[Opening Provided records section]

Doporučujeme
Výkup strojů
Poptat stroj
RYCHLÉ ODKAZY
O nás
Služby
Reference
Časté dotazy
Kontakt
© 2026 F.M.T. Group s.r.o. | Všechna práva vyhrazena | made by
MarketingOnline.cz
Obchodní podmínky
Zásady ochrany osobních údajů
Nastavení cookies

[Closing Provided records section]
[Opening Provided records section]

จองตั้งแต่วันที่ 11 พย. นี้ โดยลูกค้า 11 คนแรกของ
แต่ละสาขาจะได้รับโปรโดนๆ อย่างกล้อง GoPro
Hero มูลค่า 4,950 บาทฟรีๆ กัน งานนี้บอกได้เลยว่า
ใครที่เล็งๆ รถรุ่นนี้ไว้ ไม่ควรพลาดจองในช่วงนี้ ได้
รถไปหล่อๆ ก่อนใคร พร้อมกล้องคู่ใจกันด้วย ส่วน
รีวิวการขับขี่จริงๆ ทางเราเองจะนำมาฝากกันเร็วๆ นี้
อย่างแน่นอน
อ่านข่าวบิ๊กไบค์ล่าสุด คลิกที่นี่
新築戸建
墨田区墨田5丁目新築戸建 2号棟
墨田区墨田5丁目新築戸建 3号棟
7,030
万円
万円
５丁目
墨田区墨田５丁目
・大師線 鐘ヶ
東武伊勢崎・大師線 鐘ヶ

[Closing Provided records section]

→ **Exercise directions**: From the records above, transcribe without alteration every line from the one with "Doporučujeme" to the one with "Nastavení cookies", inclusive.

→ **Written response**:
Doporučujeme
Výkup strojů
Poptat stroj
RYCHLÉ ODKAZY
O nás
Služby
Reference
Časté dotazy
Kontakt
© 2026 F.M.T. Group s.r.o. | Všechna práva vyhrazena | made by
MarketingOnline.cz
Obchodní podmínky
Zásady ochrany osobních údajů
Nastavení cookies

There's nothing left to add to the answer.